There have been no executions in Europe since 1997. And the non-existence of the death penalty is among the prerequisites for membership to the European Union and the Council of Europe.
It is a civilisational achievement. Its universalisation is urgent; we must work to find answers through active multilateral interventions, political will and determination and actions which turn this will into reality.
The truth is that we do not prevent crime or even combat it with death; we do this with justice. We do not prevent or even combat crime by State vengeance; we do this with justice.
This is a lesson in the history of mankind. And it is a result of civilisational, cultural, ethical and political progress.
We know that in countries where the death penalty is applied, it does not mean less crime and greater safety for the community. That, where the death penalty is applied there is no reduction in crime as a whole or a decline in the number of serious crimes. Indeed the figures often tell us precisely the opposite.
So contrary to what its advocates proclaim the death penalty is not an effective general punitive instrument that dissuades people from crime.
In other words, it is neither just nor effective.
On the other hand, many of the justice systems that apply the death penalty carry a heavy weight history of irreparable judicial errors. A history of innocent men and women sentenced and executed. The death of an innocent person at the court's decision causes irreparable damage to the trust that the community places in the legal system and unbearable injustice for those who suffer from it. The death penalty makes any mistake definitive and therefore irreversible. If there were no other reasons, this one alone would justify its abolition.
What might be understandable for an individual citizen, who has been left in torment by the extreme pain and great emotion caused by a crime, is incomprehensible when we speak of a rule of Law that represents the community. If the individual citizen is not able to distance himself, the State has the paramount duty to stand back from the facts and administer justice with the indispensable independence.

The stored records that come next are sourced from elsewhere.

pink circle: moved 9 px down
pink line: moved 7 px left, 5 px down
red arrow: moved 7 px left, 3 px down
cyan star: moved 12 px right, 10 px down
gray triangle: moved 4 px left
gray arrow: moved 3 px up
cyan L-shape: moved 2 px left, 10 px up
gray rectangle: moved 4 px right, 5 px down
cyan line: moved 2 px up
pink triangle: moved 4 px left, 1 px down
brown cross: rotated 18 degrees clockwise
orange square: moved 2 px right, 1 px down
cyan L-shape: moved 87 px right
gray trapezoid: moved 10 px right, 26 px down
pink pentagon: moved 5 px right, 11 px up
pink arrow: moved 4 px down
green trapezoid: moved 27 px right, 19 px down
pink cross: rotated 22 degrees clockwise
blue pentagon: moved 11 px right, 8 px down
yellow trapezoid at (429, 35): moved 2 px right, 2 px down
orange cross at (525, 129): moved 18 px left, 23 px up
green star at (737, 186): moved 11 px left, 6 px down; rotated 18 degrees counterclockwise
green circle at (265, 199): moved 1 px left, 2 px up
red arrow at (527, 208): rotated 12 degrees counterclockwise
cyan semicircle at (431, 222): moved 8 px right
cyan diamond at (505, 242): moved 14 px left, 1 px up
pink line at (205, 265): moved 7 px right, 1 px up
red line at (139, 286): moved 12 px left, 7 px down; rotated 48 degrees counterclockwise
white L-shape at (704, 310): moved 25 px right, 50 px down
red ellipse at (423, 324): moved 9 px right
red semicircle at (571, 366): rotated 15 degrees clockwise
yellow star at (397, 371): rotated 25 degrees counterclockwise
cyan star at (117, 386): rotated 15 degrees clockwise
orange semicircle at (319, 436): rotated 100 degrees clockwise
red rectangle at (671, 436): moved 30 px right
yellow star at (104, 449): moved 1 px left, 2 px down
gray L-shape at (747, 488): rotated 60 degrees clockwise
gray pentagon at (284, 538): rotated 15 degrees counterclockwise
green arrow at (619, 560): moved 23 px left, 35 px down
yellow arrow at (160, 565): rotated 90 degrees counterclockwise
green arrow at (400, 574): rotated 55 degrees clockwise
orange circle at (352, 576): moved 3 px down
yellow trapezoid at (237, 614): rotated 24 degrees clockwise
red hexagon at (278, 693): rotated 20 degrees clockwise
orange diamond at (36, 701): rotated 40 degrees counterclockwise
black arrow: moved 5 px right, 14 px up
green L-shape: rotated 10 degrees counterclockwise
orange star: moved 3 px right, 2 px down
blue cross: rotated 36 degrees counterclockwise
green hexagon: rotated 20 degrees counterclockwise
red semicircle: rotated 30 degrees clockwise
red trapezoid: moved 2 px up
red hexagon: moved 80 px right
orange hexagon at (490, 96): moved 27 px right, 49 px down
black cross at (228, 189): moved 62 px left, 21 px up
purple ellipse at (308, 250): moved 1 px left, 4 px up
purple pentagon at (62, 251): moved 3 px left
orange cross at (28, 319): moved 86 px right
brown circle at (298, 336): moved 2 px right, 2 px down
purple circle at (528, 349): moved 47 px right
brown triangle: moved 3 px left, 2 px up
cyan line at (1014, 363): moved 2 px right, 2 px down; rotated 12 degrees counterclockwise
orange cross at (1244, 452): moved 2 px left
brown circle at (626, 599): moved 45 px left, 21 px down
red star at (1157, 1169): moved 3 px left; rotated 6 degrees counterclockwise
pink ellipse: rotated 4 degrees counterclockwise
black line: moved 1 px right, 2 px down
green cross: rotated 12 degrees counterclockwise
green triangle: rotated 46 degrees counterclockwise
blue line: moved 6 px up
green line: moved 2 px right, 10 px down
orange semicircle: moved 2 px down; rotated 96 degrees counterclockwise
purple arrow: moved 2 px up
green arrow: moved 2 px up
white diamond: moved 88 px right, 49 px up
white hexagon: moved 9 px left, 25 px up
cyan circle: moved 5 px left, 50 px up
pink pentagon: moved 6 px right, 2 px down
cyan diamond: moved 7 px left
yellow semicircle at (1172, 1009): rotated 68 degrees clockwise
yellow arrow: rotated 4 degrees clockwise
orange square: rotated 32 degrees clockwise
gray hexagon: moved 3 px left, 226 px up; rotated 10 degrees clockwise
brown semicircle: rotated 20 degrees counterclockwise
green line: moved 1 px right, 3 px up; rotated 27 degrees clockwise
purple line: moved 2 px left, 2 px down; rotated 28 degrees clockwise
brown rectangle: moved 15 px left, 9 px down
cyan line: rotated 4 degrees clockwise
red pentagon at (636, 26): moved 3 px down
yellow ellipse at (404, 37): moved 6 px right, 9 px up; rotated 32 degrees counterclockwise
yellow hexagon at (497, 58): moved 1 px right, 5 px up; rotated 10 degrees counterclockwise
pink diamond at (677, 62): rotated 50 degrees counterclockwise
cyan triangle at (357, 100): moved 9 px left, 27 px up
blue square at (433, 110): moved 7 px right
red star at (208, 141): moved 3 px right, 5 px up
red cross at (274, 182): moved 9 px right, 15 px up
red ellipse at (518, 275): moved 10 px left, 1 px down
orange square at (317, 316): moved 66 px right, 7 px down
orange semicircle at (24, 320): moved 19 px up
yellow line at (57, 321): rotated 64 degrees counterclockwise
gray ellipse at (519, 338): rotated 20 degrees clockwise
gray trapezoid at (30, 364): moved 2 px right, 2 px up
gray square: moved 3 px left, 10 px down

Throughout the history of European punitive culture, it has developed progressively towards placing the right to punish exclusively in the hands of the public authorities and the courts. Centuries of work to substitute the violence of vengeance with the exercise of justice, to substitute the intervention of private power with the legitimate exercise of States authority. This was where the social contract began.
This exercise of sovereignty by the States also requires that its application is governed by the principle of the inviolability of life, the supreme value that States must protect.
Recently at the General Assembly of the United Nations, also on behalf of the European Union, I had the opportunity to express our opposition to the death penalty and our commitment to presenting a draft resolution «for a universal moratorium» on executions, together with countries from other regions.
Today, in Lisbon, we are taking another step towards what must be a major goal for the international community: the universal abolition of the death penalty.
When this event takes place - and I believe it will - it will demonstrate that mankind is not only making progress in the field of science or technology, but also in the civilisational, cultural and ethical domain, in short, in the domain of principles and values.
This victory will be one with enormous consequences for civilisation: mankind will demonstrate that it has freed itself from the vengeful spirit.
Here, today, we also celebrate the launch of the European Day against the Death Penalty, established in the ambit of the Council of Europe and bringing together all the European states. It is a symbolic mark of Europe's commitment to this cause and part of the long European tradition of defending Human Rights.
Europe cannot just be a space of economic prosperity. European identity must continue to be indelibly marked by its intransigence in the defence of Human Rights and its unwillingness to accept the suffering of those who live elsewhere».